San Francisco Landmarks
North side of 2200 block of Sacramento.
From left to right are the 1900 Slack Mansion, the 1887 Chambers Mansion, the 1895 Queen House (San Francisco Landmark 198), and the 1964 Pacific Heights Towers, a high-rise, high-end condominium facing Lafayette Park.
This Queen Anne Victorian with Gothic and Tuscan detailing was designed by J. C. Mathews & Son.

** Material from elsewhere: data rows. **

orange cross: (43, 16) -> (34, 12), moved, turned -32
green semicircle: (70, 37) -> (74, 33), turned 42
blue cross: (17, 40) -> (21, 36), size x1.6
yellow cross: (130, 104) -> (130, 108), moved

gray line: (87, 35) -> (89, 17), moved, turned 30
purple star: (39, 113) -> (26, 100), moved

This house was perhaps built for Richard Craig Chambers who perhaps made his fortune in the silver mines of Utah before moving to San Francisco in 1887. Although many web pages refer to Chambers as "Utah State Senator," Utah did not become a state until 1897, ten years after the Chambers Mansion was built. I failed to locate reliable facts about Chambers, not even on Mormon genealogy websites which should certainly have a record of all Utah Senators, even Utah Territorial Senators in the good of days of divinely and legally sanctioned plural marriage.

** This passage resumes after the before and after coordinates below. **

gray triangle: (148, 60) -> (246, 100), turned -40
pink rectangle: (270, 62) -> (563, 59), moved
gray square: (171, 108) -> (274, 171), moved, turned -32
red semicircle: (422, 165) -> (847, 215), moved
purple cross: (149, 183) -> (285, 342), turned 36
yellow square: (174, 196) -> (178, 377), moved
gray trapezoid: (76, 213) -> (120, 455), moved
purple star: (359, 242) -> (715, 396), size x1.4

Lacking facts, let's move on to the colorful stuff.
According to an urban legend reported by many bloggers as well as Heather Knight in the 26 October 2001 edition of the Sam Francisco Chronicle, Chambers lived here with two nieces who hated each other. When he died in 1901, they inherited the property. The legend says that one sister built a house next door and moved into it, although the neighboring Queen and Slack Houses were built prior to 1901. The other sister remained in the Chambers Mansion and met a grisly and mysterious end. She was found cut almost in half. Her relatives maintained that she had suffered a "farm implementation [sic] accident," but others suspected that she was murdered by an insane family member who had escaped from confinement in the attic.
Not much of the Chambers Mansion is visible from the street. In the past few years, more and more of San Francisco's lovely old buildings are being hidden behind fences and hedges. The greatest loss is Danielle Steel's home located a few blocks from here on Lafayette Park.